The structured corset was a part of dress for most women in the 19th century. However, throughout the century quite a couple distinct groups fought against them, for three primary reasons: health, practicality, and aesthetic. These movements to reform women’s dress focused on corsets, but extended to other issues in fashion, either due to similar health concerns or aesthetics.
Women’s rights activists were significant in dress reform. The expectation of the corset and long trailing skirt was seen as a safety hazard, but also as limiting in women’s ability to achieve serious business practically and comfortably. In 1851, the Lily, an early suffragist and temperance newspaper, began reporting on and encouraging a new style of dress, which would become known as the bloomer costume, after Lily journalist Amelia Bloomer.

The bloomer costume consisted of a shortened dress, with pants underneath (typically gathered at the cuff, also sometimes referred to as turkish trousers). Most notably–it was designed to be worn without a corset. The bloomer costume was fairly short-lived, mostly because it simply failed to enter the mainstream. Some women did adopt it, but they were in the minority and faced significant backlash from the general public for wearing the costume. It never became fashionable, primarily because it was never intended to be fashionable, but rather a practical solution to a problem that women could solve easily at home.

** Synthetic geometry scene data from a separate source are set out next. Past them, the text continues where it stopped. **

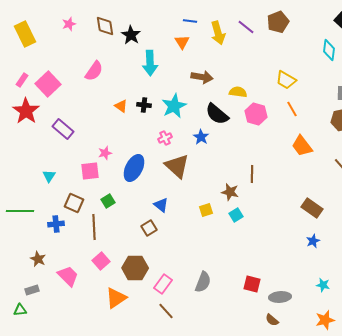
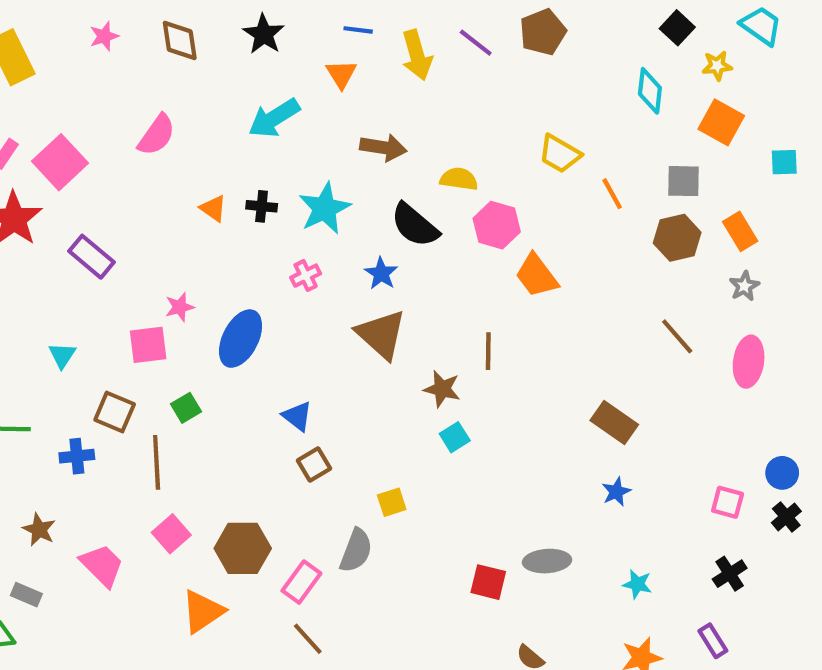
black star: (131, 35) -> (264, 34), moved
cyan arrow: (150, 63) -> (274, 118), turned 60
orange line: (292, 109) -> (612, 194), moved
orange trapezoid: (302, 146) -> (537, 276), moved
brown triangle: (177, 166) -> (381, 334), moved
yellow square: (206, 210) -> (392, 502), moved
brown square: (149, 228) -> (314, 464), moved
gray semicircle: (203, 282) -> (356, 551), moved
gray rectangle: (32, 290) -> (26, 595), turned 40
gray ellipse: (280, 297) -> (547, 561), moved

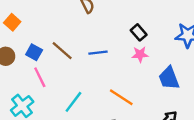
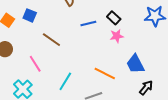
blue square: (34, 52) -> (30, 15), moved
blue line: (98, 53) -> (88, 24), moved
blue trapezoid: (169, 78) -> (135, 64), moved

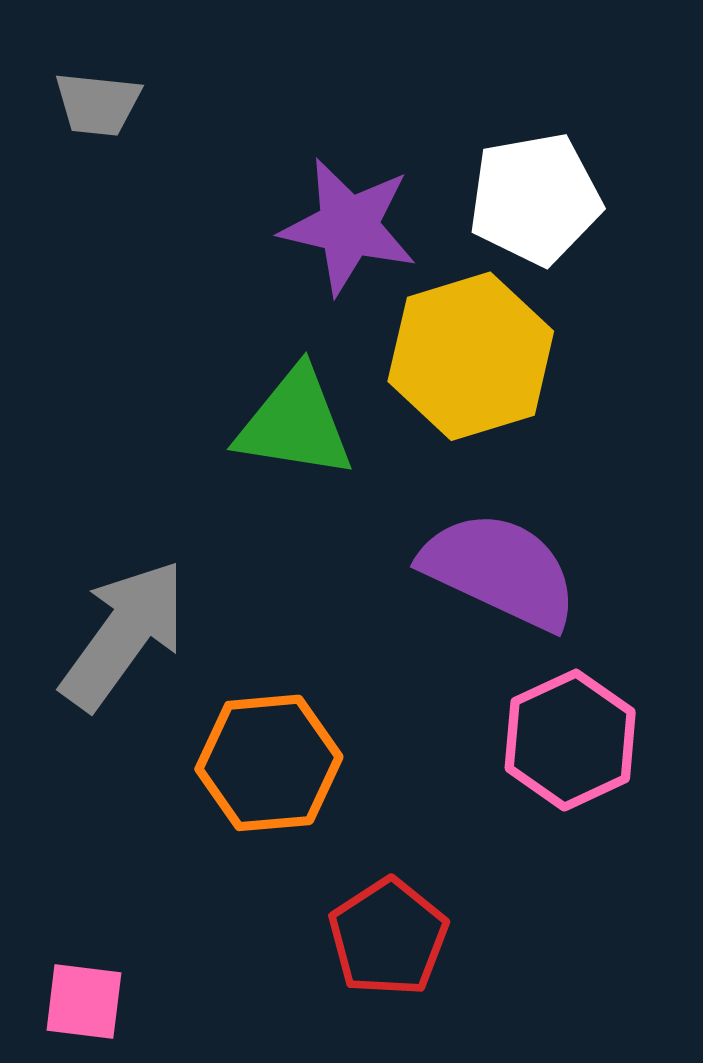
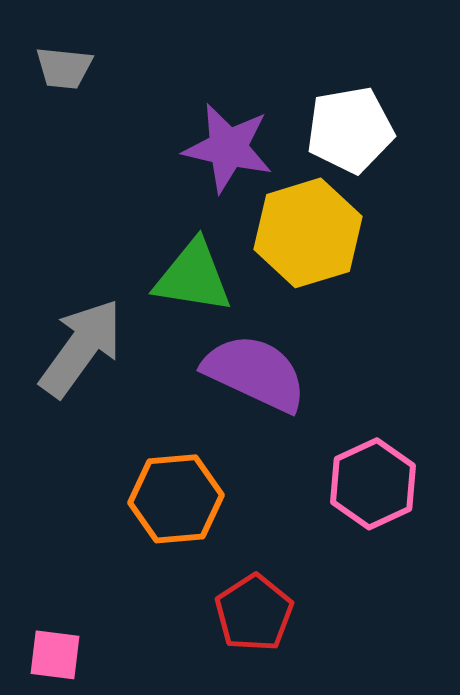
purple semicircle: (500, 570) -> (255, 373), moved
gray arrow: (124, 635) -> (81, 348), moved

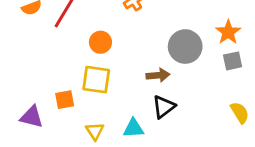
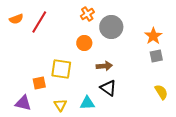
orange circle: (100, 42) -> (84, 43), moved
gray circle: (185, 47) -> (111, 27), moved
black triangle: (164, 107) -> (108, 88), turned -48
purple triangle: (32, 117) -> (23, 103), moved

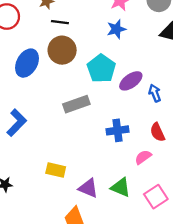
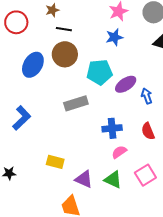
cyan pentagon: (101, 69) -> (100, 72), turned 30
pink semicircle: (143, 157) -> (119, 152), moved
pink square: (156, 197) -> (145, 175), moved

Some dedicated feminist dress reformers did continue to wear the costume. However, early adopters such as Elizabeth Cady Stanton abandoned the bloomer costume, primarily because it was a major detractor from other issues, such as temperance and accomplishing political equality.
While the bloomer costume may have been largely abandoned, the issues integral to the arguments of feminists against women’s popular fashion persisted. Artistic dress reform, driven primarily by members of either the arts and crafts, aesthetic or pre-raphaelite movements, focused both on health and on the aesthetic value of popular dress as a whole. Artistic dress reformers argued against aspects of both men’s and women’s popular fashion, primarily based on a lack of “picturesque-ness.” They expounded on their own opinions towards popular design in Aglaia: the journal of the Health and Artistic Dress Union, which, though it only published three issues between 1893-94, provides a fairly clear picture of their issues with their contemporary dress–primarily a lack of beauty, romance, picturesqueness.

Walter Crane, writer for the Aglaia and socialist assigned this lack of beauty to the fact “we allow ourselves to destroy [beauty’s] sources in nature, in the beauty of our own land, by ruthless destruction or vulgarization”, a fundamental issue in society as a whole, rather than solely in the taste of individuals. Interestingly, this tying fashion back to an issue the observer sees in society is also the basis for the rational dress reform movement. Artistic dress designs were not, for the most part, utilitarian. They were based on design principles and inspired by both the classic Greeks and the Middle Ages.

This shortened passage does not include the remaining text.